Brief: From the first line to the last, give the data again exactly.

Data in this exercise:
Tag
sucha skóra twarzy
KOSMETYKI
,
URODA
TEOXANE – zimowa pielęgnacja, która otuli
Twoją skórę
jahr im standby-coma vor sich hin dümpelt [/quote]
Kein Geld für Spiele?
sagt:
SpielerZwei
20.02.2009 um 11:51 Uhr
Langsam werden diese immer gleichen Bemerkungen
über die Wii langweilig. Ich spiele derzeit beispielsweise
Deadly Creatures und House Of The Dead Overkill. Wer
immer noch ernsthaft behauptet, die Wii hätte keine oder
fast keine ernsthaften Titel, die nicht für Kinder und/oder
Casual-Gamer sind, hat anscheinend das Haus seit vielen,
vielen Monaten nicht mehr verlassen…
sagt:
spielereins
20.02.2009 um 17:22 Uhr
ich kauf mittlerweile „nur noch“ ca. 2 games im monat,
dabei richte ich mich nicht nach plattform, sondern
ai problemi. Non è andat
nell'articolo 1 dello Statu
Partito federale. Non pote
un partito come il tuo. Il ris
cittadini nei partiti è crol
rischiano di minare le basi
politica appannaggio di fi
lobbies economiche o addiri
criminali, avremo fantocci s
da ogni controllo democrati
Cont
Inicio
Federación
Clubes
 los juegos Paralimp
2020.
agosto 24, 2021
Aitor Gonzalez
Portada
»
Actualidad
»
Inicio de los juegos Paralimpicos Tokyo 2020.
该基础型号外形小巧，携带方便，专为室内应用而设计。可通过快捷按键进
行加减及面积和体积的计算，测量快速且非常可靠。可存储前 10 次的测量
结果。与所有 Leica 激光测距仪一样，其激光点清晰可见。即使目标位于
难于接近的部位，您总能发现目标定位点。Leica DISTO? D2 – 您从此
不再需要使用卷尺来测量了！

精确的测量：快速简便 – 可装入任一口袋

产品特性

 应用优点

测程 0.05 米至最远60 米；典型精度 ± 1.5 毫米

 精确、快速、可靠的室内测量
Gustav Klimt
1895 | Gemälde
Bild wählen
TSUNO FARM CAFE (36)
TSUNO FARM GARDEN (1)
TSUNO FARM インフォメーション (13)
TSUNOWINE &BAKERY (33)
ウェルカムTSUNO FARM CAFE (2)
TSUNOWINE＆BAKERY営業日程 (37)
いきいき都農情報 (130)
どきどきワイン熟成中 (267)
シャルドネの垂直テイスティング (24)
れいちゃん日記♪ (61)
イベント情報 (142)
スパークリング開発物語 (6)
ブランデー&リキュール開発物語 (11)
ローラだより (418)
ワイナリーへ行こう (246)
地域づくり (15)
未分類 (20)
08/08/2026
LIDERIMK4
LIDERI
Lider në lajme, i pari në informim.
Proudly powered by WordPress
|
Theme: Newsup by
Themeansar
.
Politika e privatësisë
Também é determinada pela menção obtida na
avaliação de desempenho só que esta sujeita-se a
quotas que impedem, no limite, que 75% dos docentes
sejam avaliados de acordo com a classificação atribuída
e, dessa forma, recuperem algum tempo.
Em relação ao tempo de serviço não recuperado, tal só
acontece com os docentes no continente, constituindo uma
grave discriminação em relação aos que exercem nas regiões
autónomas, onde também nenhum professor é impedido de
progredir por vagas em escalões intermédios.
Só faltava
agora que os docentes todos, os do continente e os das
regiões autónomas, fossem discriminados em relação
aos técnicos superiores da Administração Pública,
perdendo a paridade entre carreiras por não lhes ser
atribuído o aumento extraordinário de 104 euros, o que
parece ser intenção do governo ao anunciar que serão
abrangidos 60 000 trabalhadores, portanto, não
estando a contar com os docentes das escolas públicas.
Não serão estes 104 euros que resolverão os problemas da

Answer to the problem:
Tag
sucha skóra twarzy
KOSMETYKI
,
URODA
TEOXANE – zimowa pielęgnacja, która otuli
Twoją skórę
jahr im standby-coma vor sich hin dümpelt [/quote]
Kein Geld für Spiele?
sagt:
SpielerZwei
20.02.2009 um 11:51 Uhr
Langsam werden diese immer gleichen Bemerkungen
über die Wii langweilig. Ich spiele derzeit beispielsweise
Deadly Creatures und House Of The Dead Overkill. Wer
immer noch ernsthaft behauptet, die Wii hätte keine oder
fast keine ernsthaften Titel, die nicht für Kinder und/oder
Casual-Gamer sind, hat anscheinend das Haus seit vielen,
vielen Monaten nicht mehr verlassen…
sagt:
spielereins
20.02.2009 um 17:22 Uhr
ich kauf mittlerweile „nur noch“ ca. 2 games im monat,
dabei richte ich mich nicht nach plattform, sondern
ai problemi. Non è andat
nell'articolo 1 dello Statu
Partito federale. Non pote
un partito come il tuo. Il ris
cittadini nei partiti è crol
rischiano di minare le basi
politica appannaggio di fi
lobbies economiche o addiri
criminali, avremo fantocci s
da ogni controllo democrati
Cont
Inicio
Federación
Clubes
 los juegos Paralimp
2020.
agosto 24, 2021
Aitor Gonzalez
Portada
»
Actualidad
»
Inicio de los juegos Paralimpicos Tokyo 2020.
该基础型号外形小巧，携带方便，专为室内应用而设计。可通过快捷按键进
行加减及面积和体积的计算，测量快速且非常可靠。可存储前 10 次的测量
结果。与所有 Leica 激光测距仪一样，其激光点清晰可见。即使目标位于
难于接近的部位，您总能发现目标定位点。Leica DISTO? D2 – 您从此
不再需要使用卷尺来测量了！

精确的测量：快速简便 – 可装入任一口袋

产品特性

 应用优点

测程 0.05 米至最远60 米；典型精度 ± 1.5 毫米

 精确、快速、可靠的室内测量
Gustav Klimt
1895 | Gemälde
Bild wählen
TSUNO FARM CAFE (36)
TSUNO FARM GARDEN (1)
TSUNO FARM インフォメーション (13)
TSUNOWINE &BAKERY (33)
ウェルカムTSUNO FARM CAFE (2)
TSUNOWINE＆BAKERY営業日程 (37)
いきいき都農情報 (130)
どきどきワイン熟成中 (267)
シャルドネの垂直テイスティング (24)
れいちゃん日記♪ (61)
イベント情報 (142)
スパークリング開発物語 (6)
ブランデー&リキュール開発物語 (11)
ローラだより (418)
ワイナリーへ行こう (246)
地域づくり (15)
未分類 (20)
08/08/2026
LIDERIMK4
LIDERI
Lider në lajme, i pari në informim.
Proudly powered by WordPress
|
Theme: Newsup by
Themeansar
.
Politika e privatësisë
Também é determinada pela menção obtida na
avaliação de desempenho só que esta sujeita-se a
quotas que impedem, no limite, que 75% dos docentes
sejam avaliados de acordo com a classificação atribuída
e, dessa forma, recuperem algum tempo.
Em relação ao tempo de serviço não recuperado, tal só
acontece com os docentes no continente, constituindo uma
grave discriminação em relação aos que exercem nas regiões
autónomas, onde também nenhum professor é impedido de
progredir por vagas em escalões intermédios.
Só faltava
agora que os docentes todos, os do continente e os das
regiões autónomas, fossem discriminados em relação
aos técnicos superiores da Administração Pública,
perdendo a paridade entre carreiras por não lhes ser
atribuído o aumento extraordinário de 104 euros, o que
parece ser intenção do governo ao anunciar que serão
abrangidos 60 000 trabalhadores, portanto, não
estando a contar com os docentes das escolas públicas.
Não serão estes 104 euros que resolverão os problemas da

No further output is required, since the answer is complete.